Why do dogs jump up on you?
Jumping up is a natural instinct in dogs. Jumping up is a way of saying hello, showing affection, and asking for something, especially food. A hungry puppy will jump up and try to lick their mother's lips. In dog language this means: “I'm hungry, please feed me”.
Jumping is also a form of play. Playing is very important, especially for puppies. It's a way for them to make friends. They're also learning how to operate in groups, and how to use their bodies.
Why is my dog jumping up at strangers?
They might just be saying hello. Although the animal has good intentions, this can be intimidating for people who aren't familiar with dogs. It's especially unnerving if you have a particularly large dog.
Dogs may also jump on strangers when they're nervous or anxious. Dogs operate in packs and hierarchies. An unfamiliar person can disrupt their sense of order. They'll start thinking things like: “who's this guy? What's he doing here? And is he more important than me?” This is really unsettling for a dog, and jumping on the stranger becomes a way of regaining control. It’s up to the owner to teach their dog that they don’t need to be worried about people and that they have better alternatives when they feel uncomfortable. You could, for instance, train your dog to move away and stand behind you when people enter the house.
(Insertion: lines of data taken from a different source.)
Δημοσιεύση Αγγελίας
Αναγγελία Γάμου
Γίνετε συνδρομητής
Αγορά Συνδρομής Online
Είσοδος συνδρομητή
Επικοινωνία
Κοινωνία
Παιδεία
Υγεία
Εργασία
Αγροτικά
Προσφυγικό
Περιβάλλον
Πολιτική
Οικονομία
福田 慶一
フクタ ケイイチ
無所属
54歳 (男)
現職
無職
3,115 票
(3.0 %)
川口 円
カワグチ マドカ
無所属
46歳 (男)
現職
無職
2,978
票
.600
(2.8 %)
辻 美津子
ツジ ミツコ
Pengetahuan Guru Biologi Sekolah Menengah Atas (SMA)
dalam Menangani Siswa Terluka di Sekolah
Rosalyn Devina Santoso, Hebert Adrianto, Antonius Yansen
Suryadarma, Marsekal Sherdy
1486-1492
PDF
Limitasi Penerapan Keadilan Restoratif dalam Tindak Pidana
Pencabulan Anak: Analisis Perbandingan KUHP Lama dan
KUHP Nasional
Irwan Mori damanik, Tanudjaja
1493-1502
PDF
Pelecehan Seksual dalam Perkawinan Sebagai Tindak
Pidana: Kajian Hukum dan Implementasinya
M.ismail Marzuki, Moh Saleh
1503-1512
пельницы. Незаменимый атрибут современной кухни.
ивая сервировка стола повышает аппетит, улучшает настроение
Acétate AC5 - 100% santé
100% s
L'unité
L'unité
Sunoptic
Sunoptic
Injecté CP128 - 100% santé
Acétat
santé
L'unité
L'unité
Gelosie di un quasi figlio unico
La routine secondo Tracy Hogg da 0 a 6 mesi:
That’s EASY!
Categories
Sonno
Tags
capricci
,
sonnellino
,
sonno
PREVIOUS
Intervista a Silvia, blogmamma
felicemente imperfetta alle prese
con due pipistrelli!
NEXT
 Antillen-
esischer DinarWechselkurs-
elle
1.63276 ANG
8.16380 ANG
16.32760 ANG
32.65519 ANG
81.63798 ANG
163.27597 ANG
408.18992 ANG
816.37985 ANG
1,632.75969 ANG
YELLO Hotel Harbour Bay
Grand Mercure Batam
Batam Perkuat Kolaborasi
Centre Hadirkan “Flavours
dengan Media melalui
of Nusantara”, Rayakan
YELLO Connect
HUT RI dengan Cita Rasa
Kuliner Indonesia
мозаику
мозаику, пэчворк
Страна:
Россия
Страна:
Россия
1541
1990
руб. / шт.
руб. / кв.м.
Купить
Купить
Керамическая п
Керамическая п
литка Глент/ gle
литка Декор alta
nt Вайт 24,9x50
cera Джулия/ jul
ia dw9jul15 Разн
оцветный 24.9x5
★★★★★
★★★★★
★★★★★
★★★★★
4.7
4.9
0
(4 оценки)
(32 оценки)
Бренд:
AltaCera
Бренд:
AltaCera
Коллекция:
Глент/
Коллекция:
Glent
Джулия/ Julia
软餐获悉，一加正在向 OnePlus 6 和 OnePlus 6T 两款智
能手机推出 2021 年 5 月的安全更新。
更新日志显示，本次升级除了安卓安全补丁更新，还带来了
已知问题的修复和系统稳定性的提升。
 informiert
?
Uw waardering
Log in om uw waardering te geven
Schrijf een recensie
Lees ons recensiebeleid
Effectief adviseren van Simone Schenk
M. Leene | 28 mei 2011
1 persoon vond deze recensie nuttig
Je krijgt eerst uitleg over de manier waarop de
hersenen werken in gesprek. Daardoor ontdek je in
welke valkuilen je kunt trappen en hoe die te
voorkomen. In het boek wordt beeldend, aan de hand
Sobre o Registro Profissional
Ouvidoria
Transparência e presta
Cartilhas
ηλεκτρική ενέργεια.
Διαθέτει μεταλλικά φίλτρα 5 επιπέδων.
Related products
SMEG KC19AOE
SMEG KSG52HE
Why is my dog jumping on me?
Your dog might be bored or frustrated. They may have lots of pent-up energy, especially if they're not getting enough exercise. Dogs who've been left alone for long periods of time often jump up at their returning owners. They could just be happy to see you, or it could be a sign of separation anxiety.
How to stop your dog jumping up
The first thing you need to do is make sure the dog's needs are being met. All dogs need exercise, but some need much more than others. Do some research on your pooch’s breed to make sure they're getting enough exercise. Remember that it’s important to give your dog opportunities for both physical and mental exercise. Additionally, try not to leave your dog alone for too long.
If your dog continues to jump up, it's time for some extra doggy training.
Dogs tend to jump on their owners when they return after they have been out. They've missed you, and they want some affection. It’s only natural to give some back, but this can actually encourage the unwanted behaviour. Think about it. If you give him a big fuss every time he jumps up, then you're essentially rewarding your dog for his inappropriate behaviour - why would he stop.
Until your dog calms down, you must stay strong and ignore him. Once he’s settled, wait a few more moments, then give him the affection or treats he deserves. If you realise that he is struggling to settle down on his own, ask your dog to sit or lay down, then reward him with some attention. Repetition and consistency are really important. Stick with it, and your dog will soon understand what you want.
You also need to stop him from jumping up on strangers. Take a practical approach. If you're expecting visitors, keep your dog on a leash, or keep him away from the "stranger" until he’s calmed down. Distracting your dog is another good idea. When “strangers” arrive, divert your dog's attention with food and toys. Do this a few times, and he’ll soon lose interest in the “new” people.
A few extra tips
Dogs are experts at reading body language. They can also “smell” our emotions. Once a dog knows how we feel, they tend to mimic (or even exploit) our emotional state. For example, if you're nervous and anxious, your dog is likely to feel the same way. In other words, chilled out owners tend to have chilled out dogs. Nervous owners tend to have more nervous dogs.
Your dog needs to learn when it's ok to jump, and when it's not. You want them to be able to express themselves, but excessive or inappropriate jumping can be unnerving, and even dangerous. It suggests that the dog doesn't understand its boundaries, and these need to be re-established. Just focus on reward-based training, stay consistent, and you'll soon see the right kind of changes in your dog.